Instructions for the task. In the entries that follow, find the line containing "energética.", then output exactly every line from the first through that one.

Dataset records.
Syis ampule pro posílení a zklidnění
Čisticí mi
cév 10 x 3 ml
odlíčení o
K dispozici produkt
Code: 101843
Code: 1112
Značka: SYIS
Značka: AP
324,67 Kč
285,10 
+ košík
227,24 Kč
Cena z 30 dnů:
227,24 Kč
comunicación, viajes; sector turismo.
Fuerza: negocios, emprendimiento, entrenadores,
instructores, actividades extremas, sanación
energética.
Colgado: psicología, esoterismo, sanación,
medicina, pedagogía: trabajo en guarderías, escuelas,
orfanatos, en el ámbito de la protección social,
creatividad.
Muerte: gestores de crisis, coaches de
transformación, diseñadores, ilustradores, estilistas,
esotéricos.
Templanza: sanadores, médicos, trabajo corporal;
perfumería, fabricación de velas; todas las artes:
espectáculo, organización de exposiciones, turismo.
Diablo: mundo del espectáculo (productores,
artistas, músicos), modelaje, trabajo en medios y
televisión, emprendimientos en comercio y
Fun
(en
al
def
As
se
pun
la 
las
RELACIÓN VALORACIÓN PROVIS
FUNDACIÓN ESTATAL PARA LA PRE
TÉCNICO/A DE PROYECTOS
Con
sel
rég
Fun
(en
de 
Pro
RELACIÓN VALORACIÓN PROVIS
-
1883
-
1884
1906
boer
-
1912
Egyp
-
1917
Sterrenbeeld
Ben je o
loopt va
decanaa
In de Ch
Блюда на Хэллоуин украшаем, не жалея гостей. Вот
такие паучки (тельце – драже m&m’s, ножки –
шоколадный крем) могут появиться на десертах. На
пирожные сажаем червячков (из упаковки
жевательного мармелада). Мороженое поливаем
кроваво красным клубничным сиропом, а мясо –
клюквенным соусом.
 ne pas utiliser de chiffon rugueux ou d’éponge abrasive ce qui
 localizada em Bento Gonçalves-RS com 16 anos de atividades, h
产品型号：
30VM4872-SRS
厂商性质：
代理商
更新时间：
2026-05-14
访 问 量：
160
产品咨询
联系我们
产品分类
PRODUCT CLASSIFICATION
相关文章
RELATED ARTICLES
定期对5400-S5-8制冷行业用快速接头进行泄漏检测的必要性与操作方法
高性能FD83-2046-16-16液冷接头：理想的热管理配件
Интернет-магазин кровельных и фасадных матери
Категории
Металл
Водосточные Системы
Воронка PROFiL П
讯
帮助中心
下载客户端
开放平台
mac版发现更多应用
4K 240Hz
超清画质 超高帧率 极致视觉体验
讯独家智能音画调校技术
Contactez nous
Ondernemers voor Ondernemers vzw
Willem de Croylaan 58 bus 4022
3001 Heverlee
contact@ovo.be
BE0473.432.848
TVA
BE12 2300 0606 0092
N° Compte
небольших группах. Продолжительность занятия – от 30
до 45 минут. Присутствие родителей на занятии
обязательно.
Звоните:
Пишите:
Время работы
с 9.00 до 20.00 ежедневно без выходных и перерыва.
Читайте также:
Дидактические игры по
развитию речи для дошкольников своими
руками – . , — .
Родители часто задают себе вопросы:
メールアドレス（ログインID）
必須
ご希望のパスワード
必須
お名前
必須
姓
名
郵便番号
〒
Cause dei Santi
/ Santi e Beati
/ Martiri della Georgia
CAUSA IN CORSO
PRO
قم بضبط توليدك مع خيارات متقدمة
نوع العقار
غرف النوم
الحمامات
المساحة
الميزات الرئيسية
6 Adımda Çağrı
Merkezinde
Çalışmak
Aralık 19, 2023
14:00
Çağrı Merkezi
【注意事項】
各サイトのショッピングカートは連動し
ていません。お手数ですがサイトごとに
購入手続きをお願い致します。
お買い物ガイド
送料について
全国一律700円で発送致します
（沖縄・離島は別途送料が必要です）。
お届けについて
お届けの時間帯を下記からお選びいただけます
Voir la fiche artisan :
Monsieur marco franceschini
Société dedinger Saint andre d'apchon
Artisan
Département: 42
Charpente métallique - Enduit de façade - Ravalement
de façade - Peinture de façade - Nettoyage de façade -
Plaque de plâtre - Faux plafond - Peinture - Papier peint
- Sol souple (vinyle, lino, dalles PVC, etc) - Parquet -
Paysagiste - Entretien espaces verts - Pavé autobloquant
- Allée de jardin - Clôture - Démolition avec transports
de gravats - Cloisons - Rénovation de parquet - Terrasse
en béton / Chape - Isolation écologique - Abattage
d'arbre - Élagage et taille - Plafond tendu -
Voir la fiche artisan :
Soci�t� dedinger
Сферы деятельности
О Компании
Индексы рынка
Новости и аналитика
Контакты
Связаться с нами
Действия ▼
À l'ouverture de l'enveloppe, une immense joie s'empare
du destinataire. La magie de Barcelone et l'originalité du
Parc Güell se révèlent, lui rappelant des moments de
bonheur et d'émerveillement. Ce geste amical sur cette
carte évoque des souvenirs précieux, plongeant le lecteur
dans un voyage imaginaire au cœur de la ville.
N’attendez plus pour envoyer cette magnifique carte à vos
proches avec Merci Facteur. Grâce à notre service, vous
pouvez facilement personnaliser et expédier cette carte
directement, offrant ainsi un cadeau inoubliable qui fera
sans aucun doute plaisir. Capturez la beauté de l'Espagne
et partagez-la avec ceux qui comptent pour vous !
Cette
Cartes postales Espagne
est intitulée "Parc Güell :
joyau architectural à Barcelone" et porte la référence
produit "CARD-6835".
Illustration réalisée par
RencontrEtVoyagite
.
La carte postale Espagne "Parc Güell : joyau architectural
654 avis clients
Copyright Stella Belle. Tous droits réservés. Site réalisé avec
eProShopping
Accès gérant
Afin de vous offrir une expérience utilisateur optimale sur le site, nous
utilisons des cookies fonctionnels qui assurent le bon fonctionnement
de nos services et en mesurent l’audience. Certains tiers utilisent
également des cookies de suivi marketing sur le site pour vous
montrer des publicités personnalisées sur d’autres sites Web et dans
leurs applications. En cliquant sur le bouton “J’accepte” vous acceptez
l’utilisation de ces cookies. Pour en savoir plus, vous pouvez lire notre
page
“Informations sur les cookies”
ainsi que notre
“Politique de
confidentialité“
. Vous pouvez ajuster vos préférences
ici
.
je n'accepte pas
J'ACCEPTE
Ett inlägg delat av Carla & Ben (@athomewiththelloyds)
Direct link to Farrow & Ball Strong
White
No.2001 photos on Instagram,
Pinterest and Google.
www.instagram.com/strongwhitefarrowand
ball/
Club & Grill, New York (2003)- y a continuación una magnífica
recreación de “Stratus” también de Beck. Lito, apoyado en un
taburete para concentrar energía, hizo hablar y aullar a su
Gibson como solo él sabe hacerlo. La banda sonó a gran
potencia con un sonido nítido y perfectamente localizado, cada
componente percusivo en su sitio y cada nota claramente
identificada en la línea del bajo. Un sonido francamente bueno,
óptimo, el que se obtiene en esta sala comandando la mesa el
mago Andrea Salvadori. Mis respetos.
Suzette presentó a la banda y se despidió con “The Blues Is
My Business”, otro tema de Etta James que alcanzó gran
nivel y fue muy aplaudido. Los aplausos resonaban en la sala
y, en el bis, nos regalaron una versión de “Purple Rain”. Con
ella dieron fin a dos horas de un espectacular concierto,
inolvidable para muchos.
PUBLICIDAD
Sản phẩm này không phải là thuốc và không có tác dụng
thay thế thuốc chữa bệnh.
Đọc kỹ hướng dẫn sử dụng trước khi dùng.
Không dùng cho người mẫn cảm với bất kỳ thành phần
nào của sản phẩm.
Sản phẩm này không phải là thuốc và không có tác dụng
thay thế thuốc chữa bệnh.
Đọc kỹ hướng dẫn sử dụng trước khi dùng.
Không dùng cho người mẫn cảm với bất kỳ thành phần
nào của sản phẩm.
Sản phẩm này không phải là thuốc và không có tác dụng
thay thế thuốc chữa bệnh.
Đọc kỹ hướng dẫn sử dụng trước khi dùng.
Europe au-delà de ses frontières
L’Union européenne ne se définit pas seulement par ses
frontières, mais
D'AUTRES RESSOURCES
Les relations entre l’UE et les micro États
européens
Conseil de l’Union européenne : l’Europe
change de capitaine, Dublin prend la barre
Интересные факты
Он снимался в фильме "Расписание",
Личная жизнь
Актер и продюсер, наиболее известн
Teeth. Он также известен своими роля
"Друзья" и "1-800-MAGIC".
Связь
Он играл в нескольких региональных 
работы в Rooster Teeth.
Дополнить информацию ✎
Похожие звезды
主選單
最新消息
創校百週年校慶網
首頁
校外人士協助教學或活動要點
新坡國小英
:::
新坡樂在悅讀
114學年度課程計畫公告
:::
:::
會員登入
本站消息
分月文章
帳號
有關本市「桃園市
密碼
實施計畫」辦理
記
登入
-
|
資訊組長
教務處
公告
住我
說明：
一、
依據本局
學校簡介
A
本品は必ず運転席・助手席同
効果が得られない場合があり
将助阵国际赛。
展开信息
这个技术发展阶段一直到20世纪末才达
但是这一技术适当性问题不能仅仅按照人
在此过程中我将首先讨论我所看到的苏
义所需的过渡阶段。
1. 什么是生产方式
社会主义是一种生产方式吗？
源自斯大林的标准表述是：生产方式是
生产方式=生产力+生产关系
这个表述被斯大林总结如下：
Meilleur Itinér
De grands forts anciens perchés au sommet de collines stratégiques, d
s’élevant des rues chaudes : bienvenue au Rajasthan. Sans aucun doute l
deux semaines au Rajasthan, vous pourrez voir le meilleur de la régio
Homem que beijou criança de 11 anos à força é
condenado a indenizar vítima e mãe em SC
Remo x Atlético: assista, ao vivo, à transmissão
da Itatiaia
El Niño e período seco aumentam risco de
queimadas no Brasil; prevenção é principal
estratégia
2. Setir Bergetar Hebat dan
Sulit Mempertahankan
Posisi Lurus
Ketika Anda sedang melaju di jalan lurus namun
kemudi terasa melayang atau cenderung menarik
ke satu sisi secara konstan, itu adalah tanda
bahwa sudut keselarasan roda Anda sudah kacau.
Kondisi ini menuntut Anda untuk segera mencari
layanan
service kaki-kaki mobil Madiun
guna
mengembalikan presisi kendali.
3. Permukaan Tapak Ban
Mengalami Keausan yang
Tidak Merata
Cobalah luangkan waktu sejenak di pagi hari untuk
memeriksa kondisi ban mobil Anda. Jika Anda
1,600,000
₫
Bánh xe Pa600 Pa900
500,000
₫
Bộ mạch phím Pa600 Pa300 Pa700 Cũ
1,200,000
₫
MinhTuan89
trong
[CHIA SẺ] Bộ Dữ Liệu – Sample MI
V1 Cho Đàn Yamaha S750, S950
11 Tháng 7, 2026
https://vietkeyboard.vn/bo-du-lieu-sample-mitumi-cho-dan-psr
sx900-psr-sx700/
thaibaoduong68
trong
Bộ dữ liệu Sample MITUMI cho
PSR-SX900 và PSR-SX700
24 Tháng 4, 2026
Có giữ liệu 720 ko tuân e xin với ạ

Exercise result.
Syis ampule pro posílení a zklidnění
Čisticí mi
cév 10 x 3 ml
odlíčení o
K dispozici produkt
Code: 101843
Code: 1112
Značka: SYIS
Značka: AP
324,67 Kč
285,10 
+ košík
227,24 Kč
Cena z 30 dnů:
227,24 Kč
comunicación, viajes; sector turismo.
Fuerza: negocios, emprendimiento, entrenadores,
instructores, actividades extremas, sanación
energética.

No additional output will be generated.